# Promotional Product Distributor question



## rtucker (Feb 2, 2007)

I want to buy from Leeds but I have to be a Promotional Product distributor. I am a small business specializing in small orders (usually 20 or less items at a time.) So how do I become a promotional product distributor and is this something I really need to do. I do have a resell liscense/tax id.


----------



## DAGuide (Oct 2, 2006)

Go to PPAI's website and apply for a UPIC. You are going to need to show some receipts from apparel companies that you purchased product from and then resold. Once you get approved, you will get a UPIC # (similar to an ASI or SAGE#) and access into their database of suppliers.

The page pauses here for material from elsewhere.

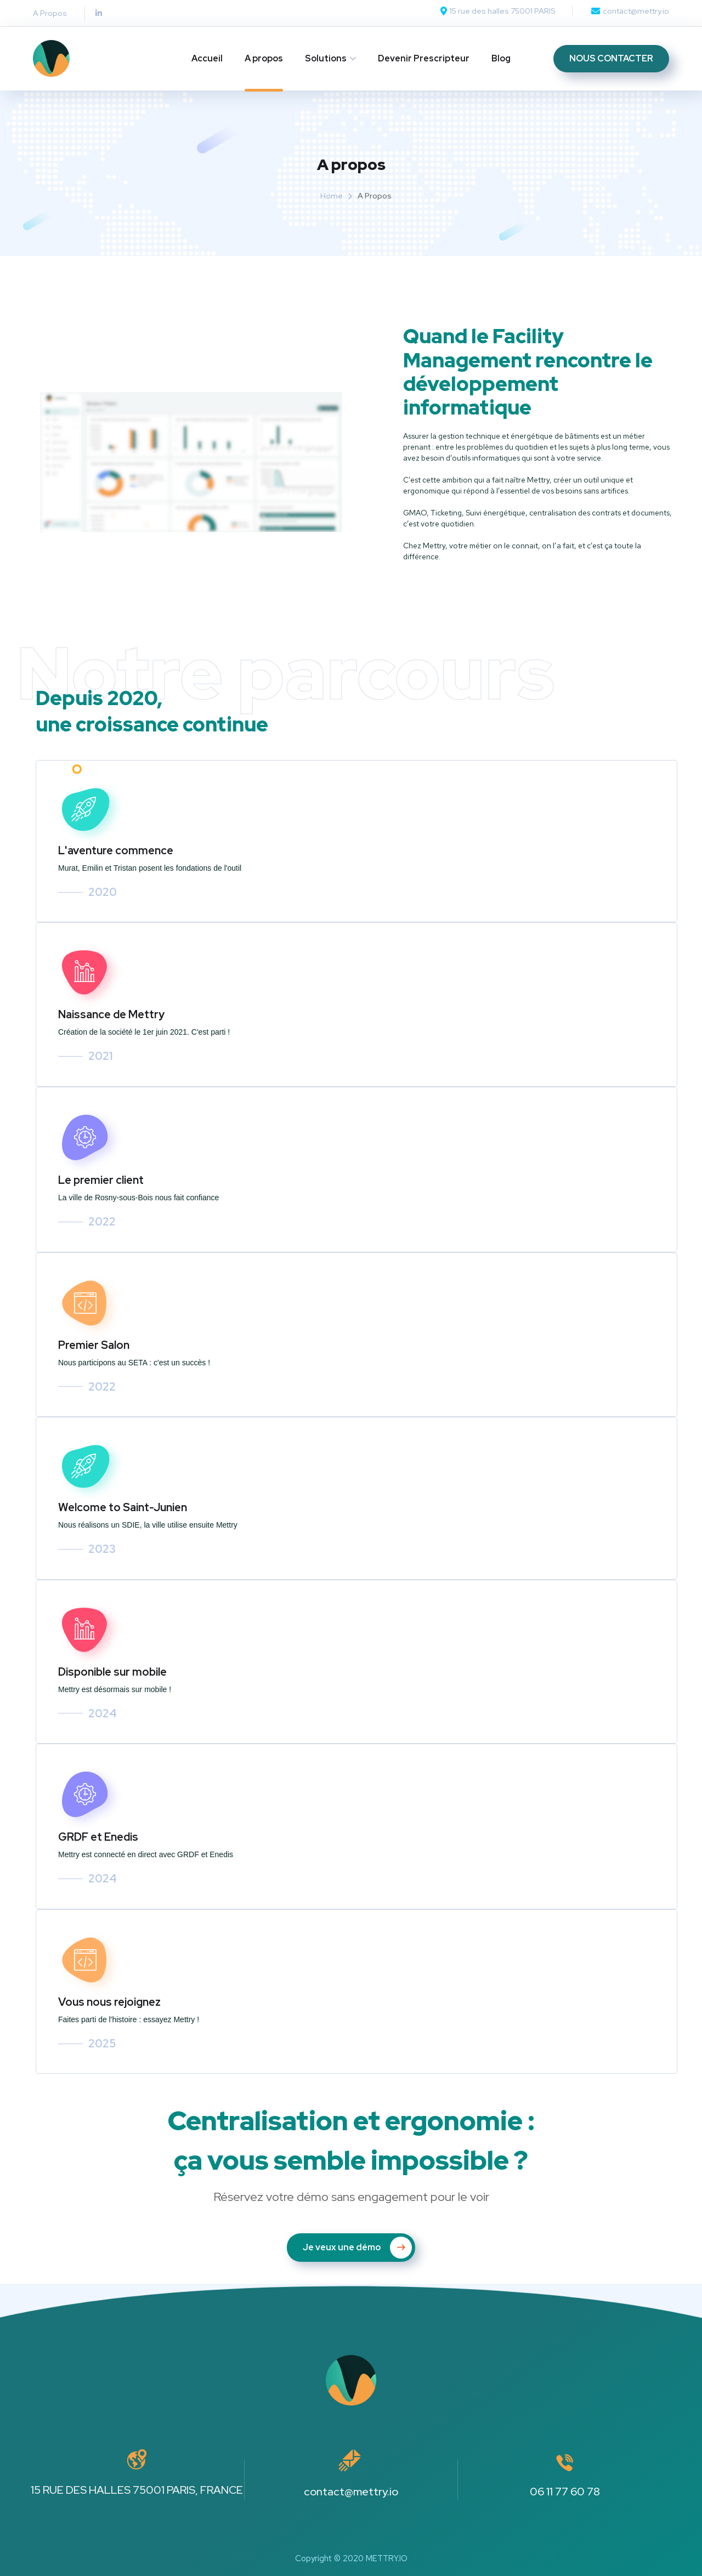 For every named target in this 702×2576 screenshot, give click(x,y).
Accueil (207, 58)
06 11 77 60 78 (565, 2491)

Then, call the number for Leeds and give them your UPIC to setup an account. You can also do a similar thing for Distributor Central as well.


----------



## rtucker (Feb 2, 2007)

Thanks for that info,


----------



## charles95405 (Feb 1, 2007)

Rae...I am a promotional product distributor...and wish you well, but I think you will find it difficult to make promo product purchases of 20 or less of the same item..minimum qualities are usually much higher...some items are as low as 50 but that is not normal


----------



## rtucker (Feb 2, 2007)

Hi Charles, I have talked to representitives of some of the companies I want to do busines with and they said the would sell me less than the minimum on blanks, which is what I need. I just do small orders and they keep me busy. I just had a customer ask about messenger bags. She only needs 20.


----------